Every rider should be able to access the whole city on one fare.

SEPTA buses on Erie Ave. on Oct. 29, 2019
SEPTA buses on Erie Ave. on Oct. 29, 2019Read moreCHARLES FOX / Staff Photographer

Last week, dozens of advocates from various groups packed SEPTA’s board meeting to send a unified message. They went to tell SEPTA there’s one policy change that would immediately improve the customer experience, enhance equity within the system, and lay the groundwork for an efficient, robust transit network: Eliminate the burdensome cost of transferring from one public transit vehicle to another.

After three years of advocacy from 5th Square, our focus on winning free transfers for every rider is coming to a critical point. SEPTA is expected to propose changes to its fare structure by the end of March, and we want to see it commit to abolishing this counterproductive penalty once and for all.

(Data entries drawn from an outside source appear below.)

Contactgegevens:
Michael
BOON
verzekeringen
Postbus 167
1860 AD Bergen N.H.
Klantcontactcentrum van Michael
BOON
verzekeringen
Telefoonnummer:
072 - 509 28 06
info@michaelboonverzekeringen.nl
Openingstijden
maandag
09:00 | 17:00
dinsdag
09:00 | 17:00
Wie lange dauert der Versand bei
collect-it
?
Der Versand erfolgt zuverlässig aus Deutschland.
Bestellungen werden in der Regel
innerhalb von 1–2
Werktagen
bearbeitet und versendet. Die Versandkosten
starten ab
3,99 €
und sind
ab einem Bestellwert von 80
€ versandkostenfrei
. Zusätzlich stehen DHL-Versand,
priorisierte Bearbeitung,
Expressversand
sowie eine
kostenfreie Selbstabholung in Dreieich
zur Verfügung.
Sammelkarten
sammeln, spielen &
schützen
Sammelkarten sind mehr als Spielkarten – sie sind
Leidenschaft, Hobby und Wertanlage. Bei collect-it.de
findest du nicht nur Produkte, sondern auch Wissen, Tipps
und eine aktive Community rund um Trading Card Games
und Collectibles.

When SEPTA charges a fee to transfer, that’s an unfair burden for all whose homes aren’t on the same route as their job, family, school, grocery store, doctor’s office, or place of worship. Instead of enabling riders to use SEPTA as a true network, we have a fragmented system where countless riders stay on longer bus trips because they can’t afford the transfer fee.

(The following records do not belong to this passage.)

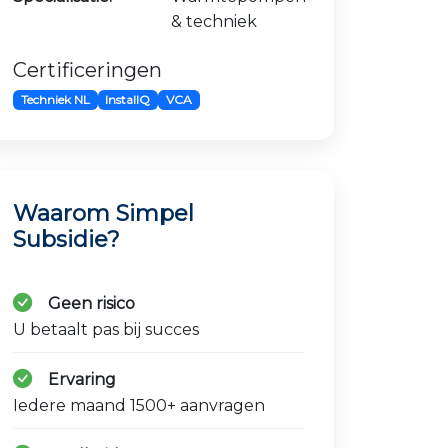
& techniek
Certificeringen
Techniek NL
InstallQ
VCA
Waarom Simpel
Subsidie?
Geen risico
U betaalt pas bij succes
Ervaring
Iedere maand 1500+ aanvragen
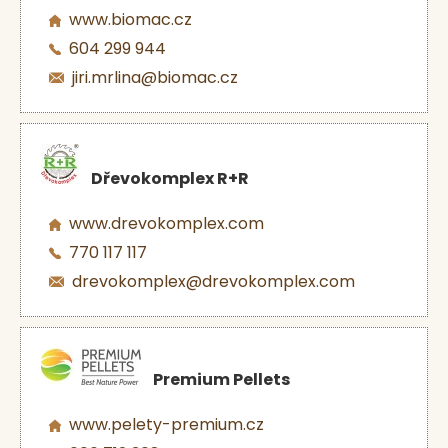
www.biomac.cz
604 299 944
jiri.mrlina@biomac.cz
Dřevokomplex R+R
www.drevokomplex.com
770 117 117
drevokomplex@drevokomplex.com
Premium Pellets
www.pelety-premium.cz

The transfer fee is a penalty. It is outdated, a legacy rule when public transit was split among multiple private operators. That’s why nearly every peer agency across the country has already eliminated them. A 2019 Pew Trust report found that even while paying a “discounted” fare with SEPTA Key, the $3 total fare for a trip with transfer is higher than the equivalent trip in other major cities: Los Angeles, Boston, San Francisco, New York, and Chicago.

The transfer penalty hurts the poor. The Pew report also found that the transfer penalty disproportionately affects low-income riders in North and West Philly. It especially hurts commuters who work outside Center City and University City, because they are more likely to be dependent on SEPTA to get to those jobs.

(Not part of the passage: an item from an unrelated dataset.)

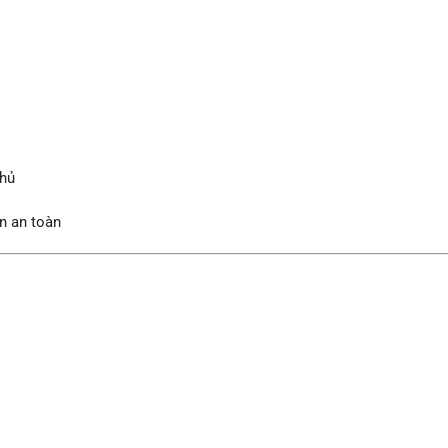
chủ
n an toàn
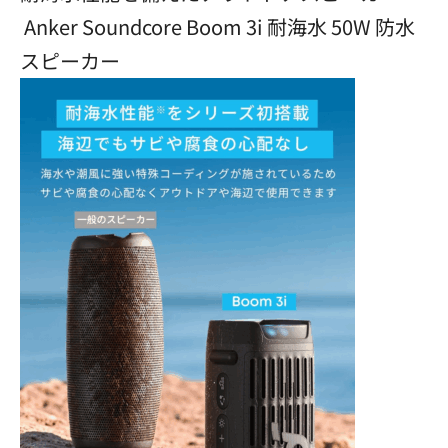
Anker Soundcore Boom 3i 耐海水 50W 防水
スピーカー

The transfer penalty is burdensome for families. Councilmember Kendra Brooks pointed out during her campaign that in a city where young children are required to pay full fares, paying extra to transfer means it can actually be cheaper for families to hail an Uber or a Lyft than to take transit.

In contrast, free transfers will improve ridership. With bus ridership in free fall over the last four years, nearing a 20-year low, SEPTA needs to take immediate action to turn things around. Free transfers allow for a more efficient system; this is crucial in light of SEPTA’s upcoming Comprehensive Bus Network Redesign. Those long, redundant bus routes designed for a one-seat ride also cost a lot for SEPTA to operate. They are existing resources that could be reallocated to improve bus service to underserved neighborhoods around the city, feeding into faster subway/El service and dependable crosstown routes.

As noted in the Philadelphia Bus Network Choices Report, produced for SEPTA by transit planner Jarrett Walker, “The most efficient and effective network is one in which passengers are encouraged to change buses as needed to reach their destinations most quickly. ... Changing buses is an activity that SEPTA needs to encourage, it makes no sense to charge extra for it.”

Free transfers have the support of city government. Philadelphia City Councilmember Jamie Gauthier, from the 3rd District, advocated for eliminating the transfer penalty at the hearing, while proposing a reduced-fare program for low-income riders and free rides for children under 12. Mike Carroll, a SEPTA Board member and the city’s deputy managing director for the Office of Transportation, Infrastructure, and Sustainability, echoed the call for free transfers and noted its inclusion in Mayor Jim Kenney’s CONNECT plan.

SEPTA should include in its fare proposal an unlimited number of free transfers within two hours from first tap, covering the majority of trips. Every rider should be able to access the whole city on one fare.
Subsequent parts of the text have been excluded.